Full of cautious hope, I head into class
Will old leggings hold my preggo girl ass?
I place my mat down, and I hit Child’s Pose
I’d run, but I can’t, so it’s yoga I chose
Tuck my toes, Down Dog, I lift my hips high
I don’t feel great, but I’m here just to try
I pedal my feet, I twist and I wiggle
Do I feel gas? Clench! Don’t you dare giggle!
Oh, good, feet to the front, I breathe, I chill
Did I take Zofran? I need that lil’ pill
It works so well, and without it I’m nauseous
Damn! I forgot it, I’d better be cautious
I stand, my arms raise, I nail Mountain Pose
I look down, oh shit, I can’t see my toes
How will I know if I’ll lose all this weight gain?
It might all just climax with back labor pain
Sixty minutes, body! You can do it!
For quite a few weeks, you only could sit
I half-lift, plant hands, step back, and then I flow
I just swallowed vomit, oh great, a new low
My butt cheek itches, damn that hormone shot!
I reach back and scratch. My neighbor saw. Caught!
That judgy bitch by me is big-boobed and thin
Her mat’s where I’ll aim if I throw up again
High Plank to Low Plank, I can’t lift back up
Flop to my belly! Do I submit? Yup
My arms are too weak, my body feels foreign
Must let it go, but the tears start to pour in
Breathing is tough, I can hardly get air
I huff and I puff, people start to stare
How many times must I do this vinyasa?
I could be at home, curled up in mi casa
I try to balance, lifting tall in Tree
I’m kicked from inside, and I have to pee
Some preggo yogis feel great, they glow and such
But your cervix? A lotus? That’s a bit much
I hear Horse Pose helps for when Baby comes
We rise and we fall, all dropping our bums
I grunt as I flow, but it beats giving birth
I’m terrified of my kid’s head and its girth
And then it happens: a small puff of air
Screw it. I farted. Do I fucking care?
I know I’m lucky, but this shit ain’t fun
Soon we’ll meet Baby, and this can be done
We hit the mat, I’m weighed down by fatigue
Should I have come? Is this out of my league?

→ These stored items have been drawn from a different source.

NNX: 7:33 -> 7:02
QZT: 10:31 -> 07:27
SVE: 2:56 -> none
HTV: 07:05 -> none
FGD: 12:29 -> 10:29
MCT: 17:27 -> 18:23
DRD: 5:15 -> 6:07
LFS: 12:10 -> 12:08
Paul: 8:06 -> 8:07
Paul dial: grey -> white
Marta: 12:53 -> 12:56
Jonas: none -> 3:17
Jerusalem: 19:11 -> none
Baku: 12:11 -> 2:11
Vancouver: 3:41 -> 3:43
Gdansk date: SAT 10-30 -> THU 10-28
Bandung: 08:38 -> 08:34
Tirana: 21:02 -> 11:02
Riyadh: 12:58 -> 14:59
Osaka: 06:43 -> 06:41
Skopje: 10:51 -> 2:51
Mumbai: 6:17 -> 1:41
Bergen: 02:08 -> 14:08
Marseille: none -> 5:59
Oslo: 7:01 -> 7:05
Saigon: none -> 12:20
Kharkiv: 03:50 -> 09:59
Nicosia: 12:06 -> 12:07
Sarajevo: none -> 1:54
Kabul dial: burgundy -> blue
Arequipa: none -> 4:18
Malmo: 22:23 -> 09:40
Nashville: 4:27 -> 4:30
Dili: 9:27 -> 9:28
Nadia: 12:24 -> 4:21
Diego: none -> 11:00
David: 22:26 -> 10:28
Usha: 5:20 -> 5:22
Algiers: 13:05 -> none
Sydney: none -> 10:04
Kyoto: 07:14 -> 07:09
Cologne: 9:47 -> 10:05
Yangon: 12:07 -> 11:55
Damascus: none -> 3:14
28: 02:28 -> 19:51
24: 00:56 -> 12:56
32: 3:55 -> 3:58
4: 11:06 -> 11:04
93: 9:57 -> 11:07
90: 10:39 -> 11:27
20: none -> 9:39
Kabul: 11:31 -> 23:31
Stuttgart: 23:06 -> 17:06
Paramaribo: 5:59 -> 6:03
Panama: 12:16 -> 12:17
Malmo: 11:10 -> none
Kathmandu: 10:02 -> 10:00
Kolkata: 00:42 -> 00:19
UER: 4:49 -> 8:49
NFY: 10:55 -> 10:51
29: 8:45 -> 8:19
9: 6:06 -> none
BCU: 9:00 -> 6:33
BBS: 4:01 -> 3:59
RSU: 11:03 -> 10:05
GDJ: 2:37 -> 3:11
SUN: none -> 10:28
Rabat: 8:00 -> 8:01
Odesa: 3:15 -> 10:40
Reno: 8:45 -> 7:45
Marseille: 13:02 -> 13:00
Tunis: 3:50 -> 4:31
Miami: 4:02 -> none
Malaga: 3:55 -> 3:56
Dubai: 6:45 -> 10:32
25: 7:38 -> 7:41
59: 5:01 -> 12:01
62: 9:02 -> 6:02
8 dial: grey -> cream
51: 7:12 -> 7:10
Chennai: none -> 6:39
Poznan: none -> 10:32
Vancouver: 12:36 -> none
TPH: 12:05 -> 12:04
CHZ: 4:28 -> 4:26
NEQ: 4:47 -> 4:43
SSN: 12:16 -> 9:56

I lie on my back, and the heartburn sets in
Bridge lifts my hips up, brings my chest to my chin
Almost made it, my body feels better
Wait….What is that leak? My undies? Wetter
For the love of god…now a whole new headache?
This break-dancing baby should give Mom a break!
Now at the end, final relaxation
I fret about pain at zero station
Hemorrhoids now gone, I thought yoga a good plan
I’ll want to come back, and I hope that I can
Roll up my mat, put away block and strap
Some have it easy, but I get all the crap
I tried my best. My body is not the same
I’m warm now from wearing a blanket of shame
We slowly sit tall, I try anyway
I breathe and I say that last namaste
It’s time to go home, I may need two showers
My husband is sweet, I came home to flowers
I can learn from this time, I know that I can
But it would be simpler to be a man
Forty weeks are a gift, I do truly know
But my honest feelings to myself I owe
Author’s Note: I recognize that some women cannot have children, and this is in no way meant to disrespect or demean their experience. Rather, it is simply to share my own experience. Being a woman is hard enough, so it is essential that we have compassion and grace for each woman’s experience.